▶ _Given data_:
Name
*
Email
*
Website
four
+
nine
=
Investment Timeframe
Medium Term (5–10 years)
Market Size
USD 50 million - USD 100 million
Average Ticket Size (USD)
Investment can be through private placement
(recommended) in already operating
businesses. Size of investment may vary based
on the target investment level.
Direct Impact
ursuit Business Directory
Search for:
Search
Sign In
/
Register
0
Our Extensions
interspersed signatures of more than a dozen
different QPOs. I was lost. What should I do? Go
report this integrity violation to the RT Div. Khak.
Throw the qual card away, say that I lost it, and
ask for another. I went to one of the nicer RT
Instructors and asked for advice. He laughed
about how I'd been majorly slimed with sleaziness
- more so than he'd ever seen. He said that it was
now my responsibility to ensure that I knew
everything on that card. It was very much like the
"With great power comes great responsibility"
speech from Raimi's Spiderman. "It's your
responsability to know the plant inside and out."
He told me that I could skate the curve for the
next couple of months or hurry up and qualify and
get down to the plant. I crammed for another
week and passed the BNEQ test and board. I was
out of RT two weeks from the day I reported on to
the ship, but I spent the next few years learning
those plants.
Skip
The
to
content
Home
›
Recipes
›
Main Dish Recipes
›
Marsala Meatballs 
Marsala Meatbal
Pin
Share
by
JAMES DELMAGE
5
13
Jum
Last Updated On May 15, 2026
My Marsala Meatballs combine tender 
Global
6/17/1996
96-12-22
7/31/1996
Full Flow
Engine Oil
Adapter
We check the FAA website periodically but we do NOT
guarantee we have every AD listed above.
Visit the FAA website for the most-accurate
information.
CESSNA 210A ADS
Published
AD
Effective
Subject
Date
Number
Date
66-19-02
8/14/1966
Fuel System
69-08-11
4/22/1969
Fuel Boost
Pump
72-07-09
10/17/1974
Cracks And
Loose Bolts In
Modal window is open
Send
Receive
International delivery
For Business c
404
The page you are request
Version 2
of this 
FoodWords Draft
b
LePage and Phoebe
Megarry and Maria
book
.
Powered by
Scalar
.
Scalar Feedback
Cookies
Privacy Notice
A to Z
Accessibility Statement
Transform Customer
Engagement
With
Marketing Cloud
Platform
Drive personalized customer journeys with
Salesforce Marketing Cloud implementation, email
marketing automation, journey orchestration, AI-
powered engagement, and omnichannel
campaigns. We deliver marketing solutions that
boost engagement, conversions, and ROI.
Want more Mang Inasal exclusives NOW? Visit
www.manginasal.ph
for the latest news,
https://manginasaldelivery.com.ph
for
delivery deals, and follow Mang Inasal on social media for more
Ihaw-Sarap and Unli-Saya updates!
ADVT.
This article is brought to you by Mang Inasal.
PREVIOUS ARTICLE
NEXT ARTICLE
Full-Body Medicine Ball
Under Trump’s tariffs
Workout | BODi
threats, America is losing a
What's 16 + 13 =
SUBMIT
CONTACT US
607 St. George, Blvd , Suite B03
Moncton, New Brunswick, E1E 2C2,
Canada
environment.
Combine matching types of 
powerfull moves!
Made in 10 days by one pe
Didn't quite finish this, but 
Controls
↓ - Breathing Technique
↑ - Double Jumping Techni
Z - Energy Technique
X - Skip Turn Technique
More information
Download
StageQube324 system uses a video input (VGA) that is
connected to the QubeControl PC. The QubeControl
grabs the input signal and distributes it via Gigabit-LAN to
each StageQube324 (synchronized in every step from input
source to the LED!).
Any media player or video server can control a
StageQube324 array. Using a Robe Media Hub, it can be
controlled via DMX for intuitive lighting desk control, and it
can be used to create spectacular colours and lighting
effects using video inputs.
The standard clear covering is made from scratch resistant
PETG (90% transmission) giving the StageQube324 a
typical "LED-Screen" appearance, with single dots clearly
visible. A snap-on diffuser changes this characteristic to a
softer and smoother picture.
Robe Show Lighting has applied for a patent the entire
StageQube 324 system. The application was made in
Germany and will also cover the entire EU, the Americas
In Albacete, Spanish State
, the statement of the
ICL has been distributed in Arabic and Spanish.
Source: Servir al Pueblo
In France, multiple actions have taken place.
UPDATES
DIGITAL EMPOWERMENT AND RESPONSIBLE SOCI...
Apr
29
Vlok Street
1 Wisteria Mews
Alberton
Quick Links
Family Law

▶ _Assigned task_:
Start from the line that holds "Didn't quite finish this, but" and print each line to the end of the records exactly, leaving out everything before it.

▶ _Answer area_:
Didn't quite finish this, but 
Controls
↓ - Breathing Technique
↑ - Double Jumping Techni
Z - Energy Technique
X - Skip Turn Technique
More information
Download
StageQube324 system uses a video input (VGA) that is
connected to the QubeControl PC. The QubeControl
grabs the input signal and distributes it via Gigabit-LAN to
each StageQube324 (synchronized in every step from input
source to the LED!).
Any media player or video server can control a
StageQube324 array. Using a Robe Media Hub, it can be
controlled via DMX for intuitive lighting desk control, and it
can be used to create spectacular colours and lighting
effects using video inputs.
The standard clear covering is made from scratch resistant
PETG (90% transmission) giving the StageQube324 a
typical "LED-Screen" appearance, with single dots clearly
visible. A snap-on diffuser changes this characteristic to a
softer and smoother picture.
Robe Show Lighting has applied for a patent the entire
StageQube 324 system. The application was made in
Germany and will also cover the entire EU, the Americas
In Albacete, Spanish State
, the statement of the
ICL has been distributed in Arabic and Spanish.
Source: Servir al Pueblo
In France, multiple actions have taken place.
UPDATES
DIGITAL EMPOWERMENT AND RESPONSIBLE SOCI...
Apr
29
Vlok Street
1 Wisteria Mews
Alberton
Quick Links
Family Law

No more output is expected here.